Patrick, as a lender, you probably have a bull’s eye view of business distress across business sectors during the COVID-19 crisis. What are you seeing?!

Clearly, certain sectors are being hit harder than others, and about 99% of people are being hit. Restaurants are profoundly affected but have been ramping up direct take-out and delivery capacity and have Uber Eats/Postmates to maintain some level of activity. Some restaurants have also been able to convert some servers to delivery personnel, but the hit is still hard.  Some of our Hotel clients have had to completely shut down and although we tend to think that medical personnel are busy, we see some seriously impacted; for example, plastic surgeons, physical therapists, and dentists that we work with had to close their businesses.

Do you feel like a big bad lender in this situation?

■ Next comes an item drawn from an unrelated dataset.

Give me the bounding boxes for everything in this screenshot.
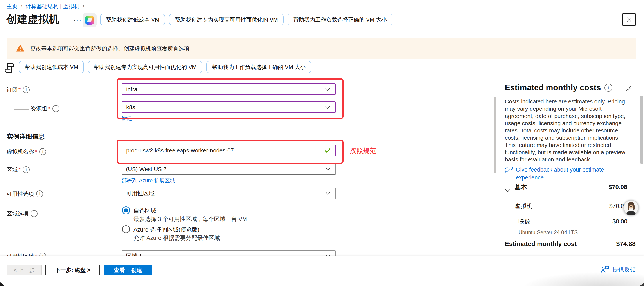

No – thankfully I work for a bank that cares about relationships. We have been hearing from customers and asked for a few days to figure out how to deal with this before giving an official response. We have created an internal crisis group that put together three lists of FAQ’s– one on deposits, one on lending,  one for private banking/wealth management. In addition, we have posted government assistance options on the FNBSM website, focusing on the products that we believe are best for small business.  

How do you see deals in the works being impacted?

A full range of impacts – from cancellations to closings.  So lenders are in a conundrum. Deals, where we have not already issued commitments, are heavily impacted; historical predictions are largely out the window. If we were to look at a snap shot of the last few weeks we would be seeing negative numbers and no one has a crystal ball on when this crisis will abate. Unfortunately, we think this situation will play out for the rest of the year. Many of our clients have put deals on hold simply due to the uncertainty of the longevity and impact of the crisis.

Do you think banks are playing offense now? Or defense?

Defense is on the field but defense is not always easy when you, too, are in the midst of a crisis. We are being flooded with requests for interest deferrals, but interest is a bank’s source of income, so our decisions need to be prudent for our borrowers and prudent for the bank as an institution and business. Our priority remains to be the preeminent bank South Florida who continues to assist our clients.

To borrow from a question that is familiar to many of us, how is this crisis different from every other crisis?

In this instance, there is no timeline. A useful contrast is Hurricane Irma in the Keys – when we could assess the damage and build action plans. What’s really crazy is that Hurricane Irma encouraged business owners to purchase business interruption insurance, but many of these policies have exclusions for bacteria and viruses. People paid the premiums and didn’t focus on the exclusions.   The issue here remains the uncertainty of time and impact. Other countries have taken 60 days; I think we are in something like Day 15 but we still don’t know when this will end. Not to mention the huge financial repercussions that will follow.  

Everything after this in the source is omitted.